GOAL OF THE EXERCISE: For the listing below, the answer is an exact retyping of the lines from the one with "Ray Bitar noch" through the one with "Brightening & Firming", both included, without pictures.

TASK MATERIAL:
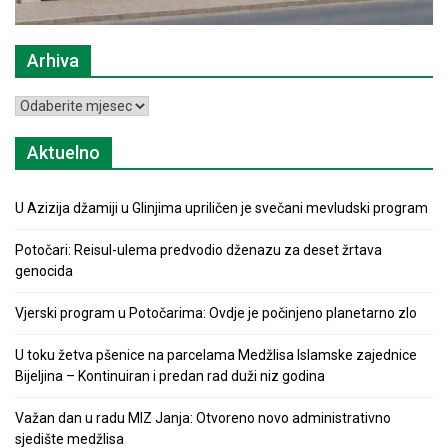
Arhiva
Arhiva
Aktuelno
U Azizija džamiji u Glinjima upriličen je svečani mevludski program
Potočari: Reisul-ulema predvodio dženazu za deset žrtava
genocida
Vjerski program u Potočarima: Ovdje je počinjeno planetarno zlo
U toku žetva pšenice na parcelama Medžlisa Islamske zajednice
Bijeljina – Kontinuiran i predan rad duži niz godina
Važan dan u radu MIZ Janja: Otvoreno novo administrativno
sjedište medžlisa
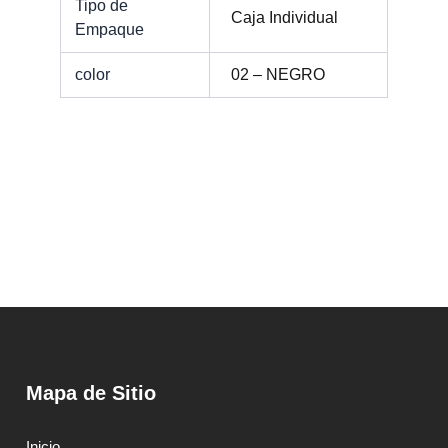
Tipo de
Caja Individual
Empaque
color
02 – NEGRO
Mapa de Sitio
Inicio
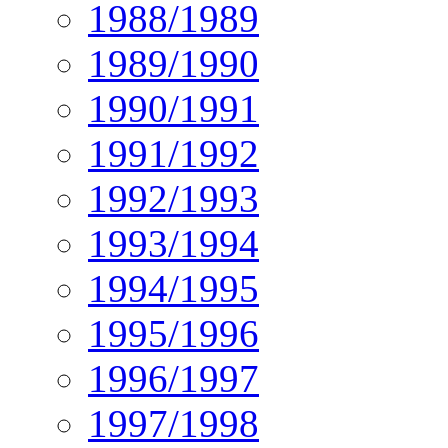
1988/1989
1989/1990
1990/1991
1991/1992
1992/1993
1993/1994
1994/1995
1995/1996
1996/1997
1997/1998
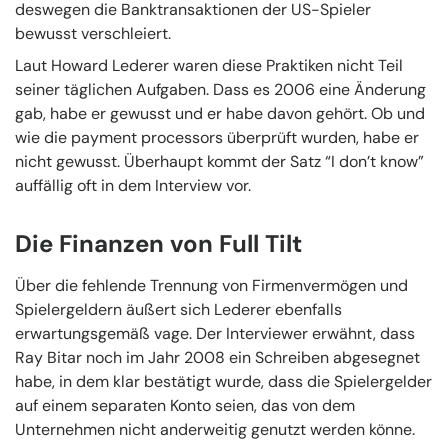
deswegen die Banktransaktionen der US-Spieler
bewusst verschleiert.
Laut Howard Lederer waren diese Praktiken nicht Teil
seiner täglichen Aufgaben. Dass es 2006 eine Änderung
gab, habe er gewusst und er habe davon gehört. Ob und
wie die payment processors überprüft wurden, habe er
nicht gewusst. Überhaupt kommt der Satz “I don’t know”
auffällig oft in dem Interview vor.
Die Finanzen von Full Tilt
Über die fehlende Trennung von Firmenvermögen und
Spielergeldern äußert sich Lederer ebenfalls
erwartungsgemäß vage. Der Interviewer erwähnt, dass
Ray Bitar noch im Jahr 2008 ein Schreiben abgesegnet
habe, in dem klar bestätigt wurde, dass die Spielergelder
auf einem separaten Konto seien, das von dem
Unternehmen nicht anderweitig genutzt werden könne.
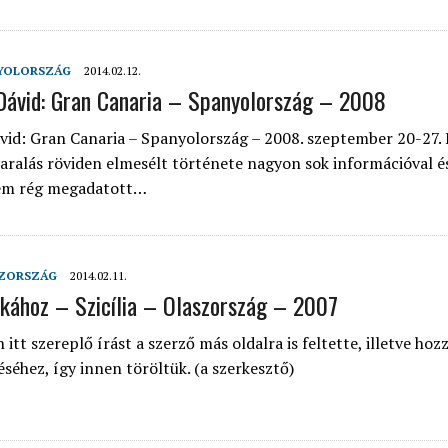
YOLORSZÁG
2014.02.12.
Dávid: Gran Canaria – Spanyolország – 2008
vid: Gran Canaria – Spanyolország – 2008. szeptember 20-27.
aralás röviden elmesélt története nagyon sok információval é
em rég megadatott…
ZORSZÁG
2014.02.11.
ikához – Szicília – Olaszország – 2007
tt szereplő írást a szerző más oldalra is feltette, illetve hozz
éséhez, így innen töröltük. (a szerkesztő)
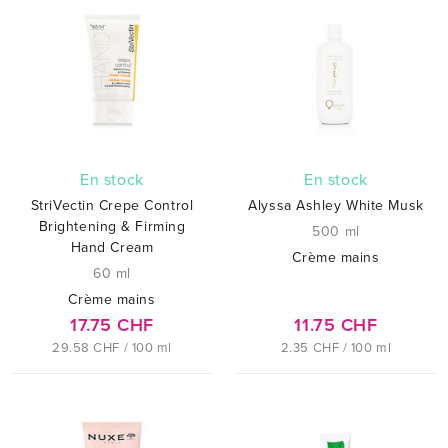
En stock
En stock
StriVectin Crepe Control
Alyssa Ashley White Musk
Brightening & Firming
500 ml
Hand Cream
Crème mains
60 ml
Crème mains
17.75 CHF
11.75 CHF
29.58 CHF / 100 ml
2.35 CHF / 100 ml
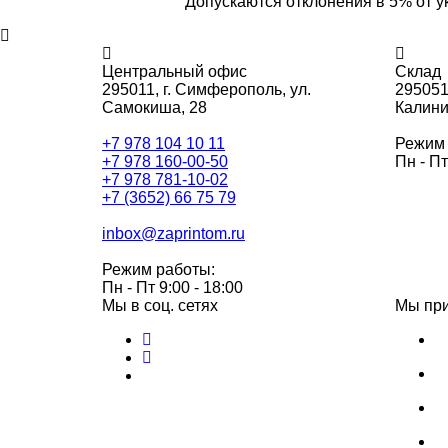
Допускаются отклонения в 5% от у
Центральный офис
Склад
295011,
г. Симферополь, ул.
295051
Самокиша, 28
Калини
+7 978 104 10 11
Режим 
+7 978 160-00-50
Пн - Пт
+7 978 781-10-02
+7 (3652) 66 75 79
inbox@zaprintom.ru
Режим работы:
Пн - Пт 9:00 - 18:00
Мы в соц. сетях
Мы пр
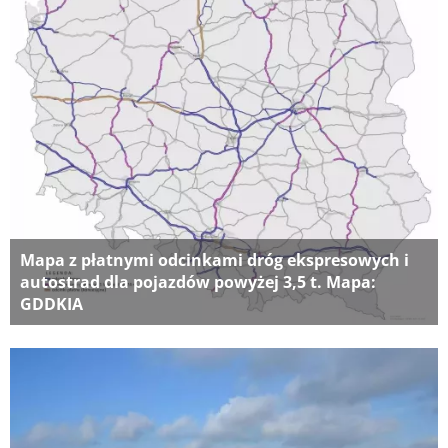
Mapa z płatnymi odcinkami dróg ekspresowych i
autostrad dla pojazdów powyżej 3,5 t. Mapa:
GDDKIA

RESULT:
Ray Bitar noch im Jahr 2008 ein Schreiben abgesegnet
habe, in dem klar bestätigt wurde, dass die Spielergelder
auf einem separaten Konto seien, das von dem
Unternehmen nicht anderweitig genutzt werden könne.
YOLORSZÁG
2014.02.12.
Dávid: Gran Canaria – Spanyolország – 2008
vid: Gran Canaria – Spanyolország – 2008. szeptember 20-27.
aralás röviden elmesélt története nagyon sok információval é
em rég megadatott…
ZORSZÁG
2014.02.11.
ikához – Szicília – Olaszország – 2007
tt szereplő írást a szerző más oldalra is feltette, illetve hozz
éséhez, így innen töröltük. (a szerkesztő)
En stock
En stock
StriVectin Crepe Control
Alyssa Ashley White Musk
Brightening & Firming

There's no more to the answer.